Whenever a line of the listing contains the string "νερού", return that line.

Information —
- - -

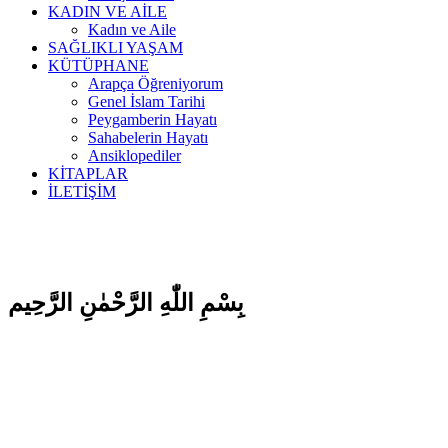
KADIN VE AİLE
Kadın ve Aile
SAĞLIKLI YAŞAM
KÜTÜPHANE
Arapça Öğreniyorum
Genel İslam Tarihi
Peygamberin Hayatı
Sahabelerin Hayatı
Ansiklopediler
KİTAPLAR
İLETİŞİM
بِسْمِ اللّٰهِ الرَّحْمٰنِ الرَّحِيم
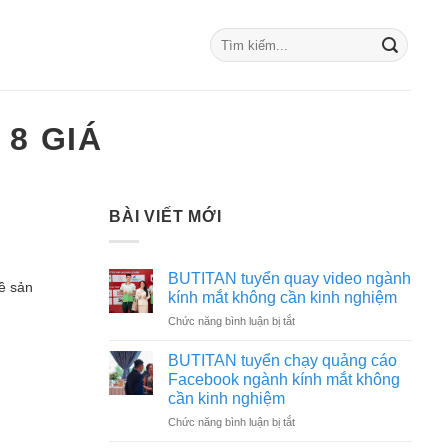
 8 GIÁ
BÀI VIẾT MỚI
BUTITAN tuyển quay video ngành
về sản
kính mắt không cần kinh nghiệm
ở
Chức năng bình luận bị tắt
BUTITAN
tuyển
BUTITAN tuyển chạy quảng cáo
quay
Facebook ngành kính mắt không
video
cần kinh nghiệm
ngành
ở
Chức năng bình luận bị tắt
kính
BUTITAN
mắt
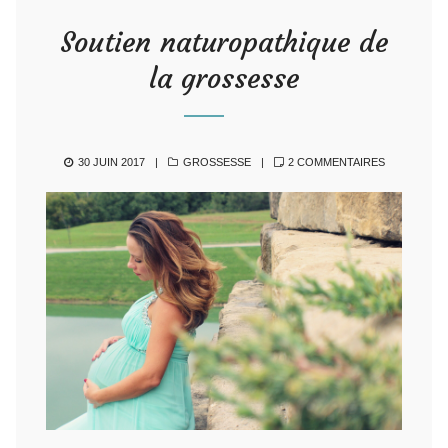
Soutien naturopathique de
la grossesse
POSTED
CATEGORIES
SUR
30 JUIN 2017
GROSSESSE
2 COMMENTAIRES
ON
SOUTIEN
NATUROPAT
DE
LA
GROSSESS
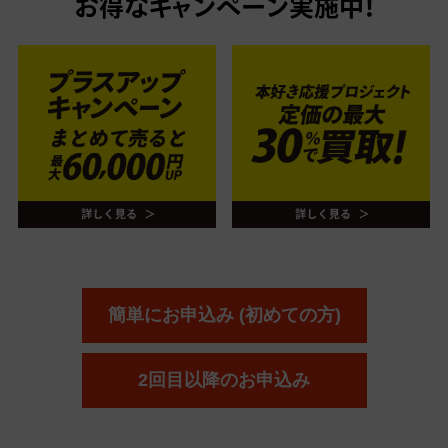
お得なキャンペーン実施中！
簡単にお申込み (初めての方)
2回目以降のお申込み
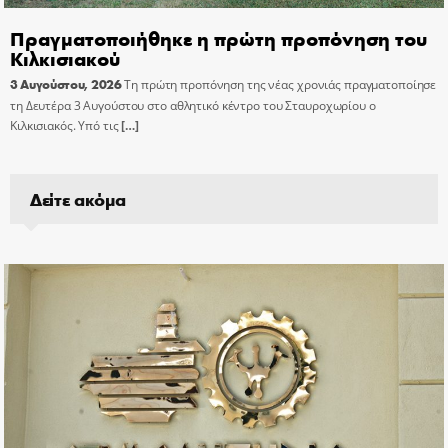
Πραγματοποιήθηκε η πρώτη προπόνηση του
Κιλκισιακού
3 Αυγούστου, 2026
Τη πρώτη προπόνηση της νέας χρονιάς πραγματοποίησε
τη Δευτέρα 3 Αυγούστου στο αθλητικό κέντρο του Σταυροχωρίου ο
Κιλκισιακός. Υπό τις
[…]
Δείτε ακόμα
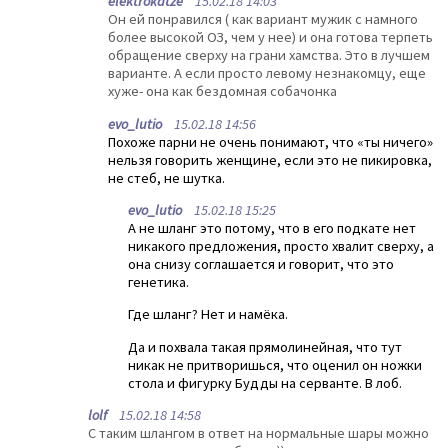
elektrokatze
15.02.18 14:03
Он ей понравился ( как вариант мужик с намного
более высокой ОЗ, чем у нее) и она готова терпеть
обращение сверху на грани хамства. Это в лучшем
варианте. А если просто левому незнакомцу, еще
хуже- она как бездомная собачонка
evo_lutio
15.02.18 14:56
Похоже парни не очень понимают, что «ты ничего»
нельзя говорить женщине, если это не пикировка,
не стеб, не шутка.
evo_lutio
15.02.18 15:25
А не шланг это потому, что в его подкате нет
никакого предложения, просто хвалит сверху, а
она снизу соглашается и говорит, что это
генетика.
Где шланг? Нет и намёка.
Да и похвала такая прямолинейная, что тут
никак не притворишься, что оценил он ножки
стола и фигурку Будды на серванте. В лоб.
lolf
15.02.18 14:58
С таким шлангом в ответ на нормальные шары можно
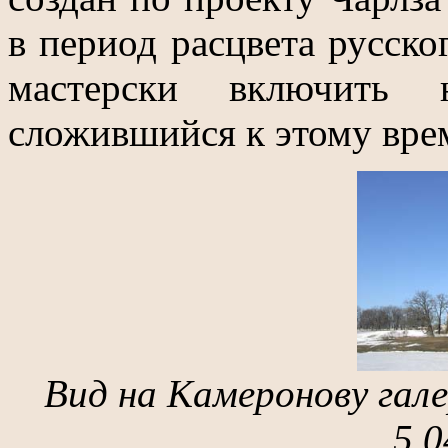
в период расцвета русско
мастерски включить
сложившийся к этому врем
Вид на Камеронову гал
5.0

- - -

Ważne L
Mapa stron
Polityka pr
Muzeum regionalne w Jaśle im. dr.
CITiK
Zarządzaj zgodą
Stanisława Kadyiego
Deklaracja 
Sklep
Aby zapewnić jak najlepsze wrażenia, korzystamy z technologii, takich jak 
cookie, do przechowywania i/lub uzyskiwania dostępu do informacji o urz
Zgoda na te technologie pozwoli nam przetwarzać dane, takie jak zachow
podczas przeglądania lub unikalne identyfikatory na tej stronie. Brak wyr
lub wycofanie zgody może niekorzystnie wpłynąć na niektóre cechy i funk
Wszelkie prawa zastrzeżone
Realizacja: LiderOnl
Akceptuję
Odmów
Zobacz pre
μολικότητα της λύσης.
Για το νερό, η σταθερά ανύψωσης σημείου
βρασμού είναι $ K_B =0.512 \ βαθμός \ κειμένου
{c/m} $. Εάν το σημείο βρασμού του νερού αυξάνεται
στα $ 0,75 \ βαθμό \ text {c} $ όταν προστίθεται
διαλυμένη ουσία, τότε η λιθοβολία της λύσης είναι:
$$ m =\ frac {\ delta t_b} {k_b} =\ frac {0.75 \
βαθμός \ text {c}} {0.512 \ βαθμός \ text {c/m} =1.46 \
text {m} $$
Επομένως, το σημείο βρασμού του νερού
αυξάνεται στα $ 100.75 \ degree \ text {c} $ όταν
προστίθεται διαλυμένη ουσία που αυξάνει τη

- - -

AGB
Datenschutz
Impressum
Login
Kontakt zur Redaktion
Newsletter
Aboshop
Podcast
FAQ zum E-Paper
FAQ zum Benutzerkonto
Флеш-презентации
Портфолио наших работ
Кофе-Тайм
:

- - -

Written reply —
{c/m} $. Εάν το σημείο βρασμού του νερού αυξάνεται
Επομένως, το σημείο βρασμού του νερού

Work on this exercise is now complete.